■ DATA TO PROCESS ■
[Start of section]
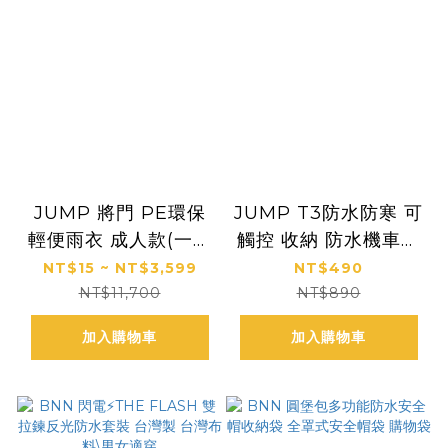
JUMP 將門 PE環保
JUMP T3防水防寒 可
輕便雨衣 成人款(一次
觸控 收納 防水機車手
性雨衣 拋棄式雨衣)
套
NT$15 ~ NT$3,599
NT$490
NT$11,700
NT$890
加入購物車
加入購物車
[End of section]
■ ACTION ITEM ■
Type out the data above again exactly as written, minus the images.

■ RESULT OF THIS EXERCISE ■
JUMP 將門 PE環保
JUMP T3防水防寒 可
輕便雨衣 成人款(一次
觸控 收納 防水機車手
性雨衣 拋棄式雨衣)
套
NT$15 ~ NT$3,599
NT$490
NT$11,700
NT$890
加入購物車
加入購物車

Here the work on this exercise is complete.